Le souffle coupé mais pas totalement surpris : à Ergué-Gabéric les 95 salariés de La Lampaulaise de salaisons encaissent l’annonce de Cooperl qui veut se séparer de cet outil breton et d’un second dans le Val-d’Oise. Cession de l’outil ou reclassement du personnel : 24 mois de sursis.
La direction de Cooperl assure vouloir accompagner tous les salariés de La Lampaulaise de salaisons avant fin 2025 date butoir de l’activité. (Le Télégramme/Olivier Scaglia)
« Je ne suis pas vraiment surpris, vu la baisse d’activité au fil des ans, commente Patrice, employé à la réception de la marchandise, 59 ans dont 25 dans la boutique. Vous savez, depuis la reprise de l’usine par Cooperl, en 2017, il n’y a pas eu de travail en plus ici. On a même perdu la ligne dédiée aux rôtis, partie à Loudéac… » « Ce qui est flagrant, c’est le manque d’investissements, estime Patrick 58 ans, opérateur sur une ligne de fabrication. On devait nous installer une nouvelle trancheuse voici plusieurs mois. Rien… »
Un peu plus de 13 h 15 ce vendredi 22 septembre, au pied de La Lampaulaise de salaisons, rue Galilée à Ergué-Gabéric. Silence et visages fermés. Fabrice Morvan, directeur de l’usine et son équipe viennent d’officiellement annoncer aux 95 salariés la mise en place d’un « plan de restructuration ». En clair, les fermetures programmées des sites d’Ergué-Gabéric et de Goussainville, dans le Val-d’Oise. Si l’annonce de la direction n’est pas tout à fait une découverte, le coup reste rude.
Cession ou reclassements
Cession, reclassement dans d’autres sites de la Cooperl voire dans des entreprises cornouaillaises : la direction de Cooperl annonce un délai de 24 mois pour trouver des solutions. Elle dit vouloir entrer dans le détail lors de négociations. Un nouveau point d’information des salariés est fixé au 12 octobre. « Ce que l’on veut maintenant, c’est être accompagnés », pose un autre salarié approchant la soixantaine et souhaitant rester discret.

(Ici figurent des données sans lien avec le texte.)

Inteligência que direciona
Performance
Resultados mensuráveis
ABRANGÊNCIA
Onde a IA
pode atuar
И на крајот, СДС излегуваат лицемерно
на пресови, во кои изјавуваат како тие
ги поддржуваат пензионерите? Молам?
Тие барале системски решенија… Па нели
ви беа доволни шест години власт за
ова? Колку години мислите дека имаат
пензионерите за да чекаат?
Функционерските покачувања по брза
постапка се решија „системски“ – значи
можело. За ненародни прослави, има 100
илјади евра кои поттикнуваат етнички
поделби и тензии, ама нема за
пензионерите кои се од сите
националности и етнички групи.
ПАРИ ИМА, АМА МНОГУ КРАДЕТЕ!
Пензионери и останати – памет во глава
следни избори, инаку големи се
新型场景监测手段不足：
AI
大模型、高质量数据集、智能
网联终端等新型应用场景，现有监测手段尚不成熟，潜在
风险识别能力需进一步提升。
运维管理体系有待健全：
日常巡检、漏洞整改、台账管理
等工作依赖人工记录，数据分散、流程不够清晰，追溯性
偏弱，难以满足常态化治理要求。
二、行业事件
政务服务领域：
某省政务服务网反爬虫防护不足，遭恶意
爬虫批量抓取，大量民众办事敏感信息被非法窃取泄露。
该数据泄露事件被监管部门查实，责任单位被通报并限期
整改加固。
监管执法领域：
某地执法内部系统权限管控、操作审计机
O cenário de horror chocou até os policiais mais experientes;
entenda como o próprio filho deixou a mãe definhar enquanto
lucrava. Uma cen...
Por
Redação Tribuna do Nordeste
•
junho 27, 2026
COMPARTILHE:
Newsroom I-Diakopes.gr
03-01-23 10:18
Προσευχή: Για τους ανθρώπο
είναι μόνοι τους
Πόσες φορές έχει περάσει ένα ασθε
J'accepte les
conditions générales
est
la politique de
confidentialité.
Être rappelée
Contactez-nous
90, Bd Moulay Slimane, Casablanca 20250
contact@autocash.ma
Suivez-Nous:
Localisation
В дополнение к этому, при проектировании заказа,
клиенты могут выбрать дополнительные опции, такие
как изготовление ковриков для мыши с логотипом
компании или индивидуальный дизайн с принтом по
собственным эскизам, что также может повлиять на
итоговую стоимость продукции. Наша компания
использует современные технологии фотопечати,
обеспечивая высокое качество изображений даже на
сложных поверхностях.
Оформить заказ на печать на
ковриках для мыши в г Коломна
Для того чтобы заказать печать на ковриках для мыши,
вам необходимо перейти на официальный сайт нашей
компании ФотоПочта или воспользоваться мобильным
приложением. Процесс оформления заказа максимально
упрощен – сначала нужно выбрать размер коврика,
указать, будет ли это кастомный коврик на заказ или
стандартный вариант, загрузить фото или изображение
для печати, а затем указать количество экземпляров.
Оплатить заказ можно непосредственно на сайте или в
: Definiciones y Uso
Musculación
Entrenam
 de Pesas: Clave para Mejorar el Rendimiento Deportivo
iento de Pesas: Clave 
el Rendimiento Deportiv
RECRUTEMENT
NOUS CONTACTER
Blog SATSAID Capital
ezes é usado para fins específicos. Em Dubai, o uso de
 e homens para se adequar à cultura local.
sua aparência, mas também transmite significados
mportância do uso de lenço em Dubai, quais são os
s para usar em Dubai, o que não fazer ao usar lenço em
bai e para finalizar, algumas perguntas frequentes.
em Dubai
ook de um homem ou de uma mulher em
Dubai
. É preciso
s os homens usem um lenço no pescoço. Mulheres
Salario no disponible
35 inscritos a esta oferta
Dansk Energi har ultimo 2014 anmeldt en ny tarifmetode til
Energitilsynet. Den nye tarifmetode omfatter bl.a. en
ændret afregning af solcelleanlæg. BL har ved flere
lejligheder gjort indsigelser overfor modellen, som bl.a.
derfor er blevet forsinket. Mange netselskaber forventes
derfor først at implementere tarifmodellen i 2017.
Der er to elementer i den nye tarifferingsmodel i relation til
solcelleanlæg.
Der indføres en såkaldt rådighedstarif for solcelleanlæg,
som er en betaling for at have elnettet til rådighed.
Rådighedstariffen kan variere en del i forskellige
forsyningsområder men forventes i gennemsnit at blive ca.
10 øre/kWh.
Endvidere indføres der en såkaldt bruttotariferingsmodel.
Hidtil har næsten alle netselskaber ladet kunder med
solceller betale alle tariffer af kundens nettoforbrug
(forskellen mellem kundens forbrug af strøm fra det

On entendait des rumeurs, mais je ne pensais pas que ça se concrétiserait aussi vite
« On entendait des rumeurs, mais je ne pensais pas que ça se concrétiserait aussi vite », s’étonne tout de même Margaux, 25 ans, ingénieure agronome embauchée depuis un an et demi dans le service recherches et développement. « Jeune et mobile », et plutôt posée, elle ne cède pas à l’angoisse. Pas tout à fait le même refrain pour une partie non négligeable de l’effectif de La Lampaulaise, ainsi que le souligne Jean Simon Itarre, délégué CFDT.
Volume de production trop faible
« Il y a beaucoup d’anciens dans cette boîte, même si nous étions parvenus à remonter une équipe avec des jeunes, complète un responsable de production, dépité. Nous avions réussi à remonter en production après le rachat en 2017, c’était plutôt encourageant. Même si la facture énergétique restait très élevée : 140 000 €. »
Mais avec une activité centrée sur la transformation de poitrine de cochon (lardons, tranches fines et cuisson), les cinq lignes de production de La Lampaulaise de salaisons dégageaient une production de 5 000 t/an. Trop peu dans un modèle économique agro-industriel qui joue les volumes. « Nous avions élaboré un projet d’investissement de 3,30 M€ dans une nouvelle ligne en 2022 qui aurait pu monter la production à 9 000 t sur le site d’Ergué-Gabéric. Cet investissement n’a pas été réalisé », déplore Jean-Simon Itarre.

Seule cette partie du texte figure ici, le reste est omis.